Ya se ha normalizado ver imágenes en las redes sociales de personas abrazando monos, acariciando felinos salvajes o teniendo loros posados en el hombro. Pero, aunque parecen tiernos, la realidad detrás de esas postales es muy distinta. La mayoría de estos animales han sido arrancados de su hábitat, sometidos a condiciones de estrés extremo y, en muchos casos, condenados a una vida de sufrimiento y muerte prematura. No son mascotas, no lo fueron, no lo son y no lo serán, por más que se les críe en cautiverio. Su lugar está en la naturaleza, no en una casa. ¿Por qué no son mascotas?
La diferencia fundamental entre un perro o un gato y un animal salvaje está en la domesticación. Perros y gatos han sido criados selectivamente durante miles de años para convivir con humanos. Su comportamiento, su fisiología y sus necesidades se han adaptado a la vida en hogares. Los animales salvajes, en cambio, han evolucionado para sobrevivir en entornos complejos. Necesitan espacio, moverse, socializar con otros de su especie, cazar o buscar alimento.
Un departamento o un jardín no pueden ofrecer eso. Aunque se críen en cautiverio, su naturaleza no cambia. Siguen siendo animales silvestres. Y encerrarlos en un entorno doméstico los somete a un estrés constante que afecta su salud física y mental.

El confinamiento prolongado genera alteraciones graves en el comportamiento de los animales silvestres. Pueden volverse agresivos, deprimidos o desarrollar movimientos repetitivos y sin sentido, como caminar en círculos o balancearse. Son señales de que el animal no está bien.
Además, muchos dueños desconocen sus necesidades dietéticas. Alimentarlos de forma incorrecta puede derivar en desnutrición u obesidad, y con eso vienen problemas cardíacos, articulares o metabólicos. La comida que los humanos les ofrecemos no suele ser la que necesitan.
Sin embargo, el sufrimiento comienza antes de que el animal llegue a una casa. Para abastecer el comercio de mascotas exóticas, se capturan millones de animales cada año. Muchos mueren durante la captura o el transporte. Se calcula que el 66% de los loros grises africanos mueren en el camino. Los que sobreviven ya han sufrido un daño físico y emocional irreversible. No son una mascota, son una víctima.
Tener un animal salvaje en casa no solo es malo para el animal, también es peligroso para las personas. Son portadores de enfermedades que pueden transmitirse a los humanos. Se conocen al menos setenta enfermedades zoonóticas asociadas a animales silvestres mantenidos como mascotas. Algunas de ellas son la rabia, la salmonelosis, la tuberculosis, la viruela del mono y la peste bubónica. También pueden transmitir parásitos y hongos. Traer un animal salvaje a casa es traer también esos riesgos.
Además, los animales salvajes no están acostumbrados al manejo humano. Si se sienten amenazados o estresados, pueden morder, arañar o atacar. Incluso los que parecen dóciles pueden reaccionar de forma impredecible. Muchos tienen fuerza o instintos que los convierten en un peligro real, especialmente para niños o personas mayores.
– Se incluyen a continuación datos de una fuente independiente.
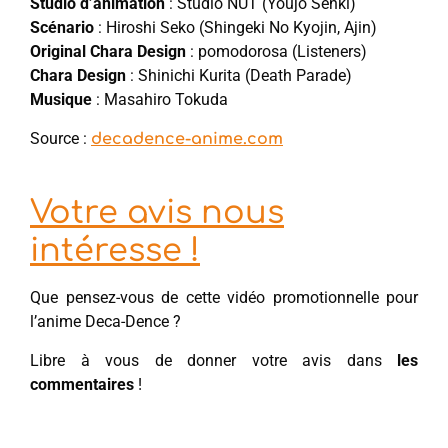
Studio d’animation
: Studio NUT (Youjo Senki)
Scénario
: Hiroshi Seko (Shingeki No Kyojin, Ajin)
Original Chara Design
: pomodorosa (Listeners)
Chara Design
: Shinichi Kurita (Death Parade)
Musique
: Masahiro Tokuda
Source :
decadence-anime.com
Votre avis nous
intéresse !
Que pensez-vous de cette vidéo promotionnelle pour
l’anime Deca-Dence ?
Libre à vous de donner votre avis dans
les
commentaires
!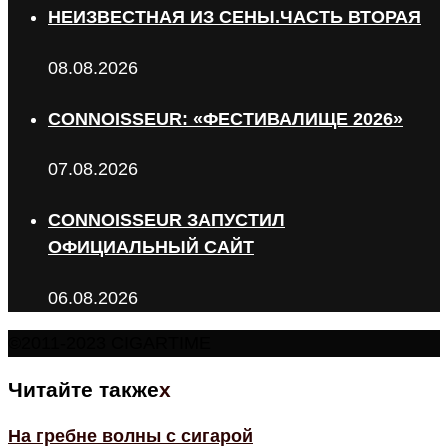
НЕИЗВЕСТНАЯ ИЗ СЕНЫ.ЧАСТЬ ВТОРАЯ
08.08.2026
CONNOISSEUR: «ФЕСТИВАЛИЩЕ 2026»
07.08.2026
CONNOISSEUR ЗАПУСТИЛ
ОФИЦИАЛЬНЫЙ САЙТ
06.08.2026
©2011-2023 CIGARTIME
Читайте также
x
На гребне волны с сигарой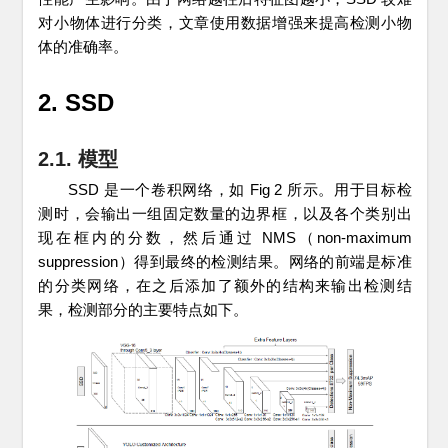
对小物体进行分类，文章使用数据增强来提高检测小物
体的准确率。
2. SSD
2.1. 模型
SSD 是一个卷积网络，如 Fig 2 所示。用于目标检
测时，会输出一组固定数量的边界框，以及各个类别出
现在框内的分数，然后通过 NMS（non-maximum
suppression）得到最终的检测结果。网络的前端是标准
的分类网络，在之后添加了额外的结构来输出检测结
果，检测部分的主要特点如下。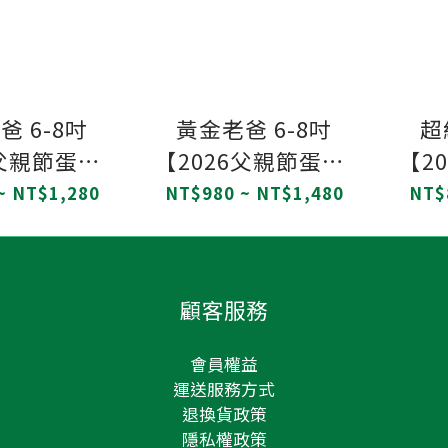
爸 6-8吋
黃金老爸 6-8吋
超級
6父親節蛋糕/
【2026父親節蛋糕/
【2
慕斯/巧克
水蜜桃慕斯/水蜜桃
大甲
~ NT$1,280
NT$980 ~ NT$1,480
NT$
片/巧克力
庫利/烏龍茶戚風/父
慕斯
親節蛋糕】
親節蛋糕】
顧客服務
會員權益
運送服務方式
退換貨政策
隱私權政策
Sacar animales de su hábitat reduce las poblaciones silvestres y altera el equilibrio de los ecosistemas. En muchos casos, el comercio ilegal de fauna es una de las principales causas de la disminución de especies amenazadas. Los loros, por ejemplo, son la familia de aves más amenazada del mundo, en gran parte por el comercio de mascotas.
Cada animal que se vende como mascota es un eslabón que se rompe en la cadena natural. En la mayoría de los países, la tenencia de animales silvestres está prohibida o estrictamente regulada. Quienes los tienen se exponen a sanciones económicas, decomiso de los animales e incluso acciones judiciales.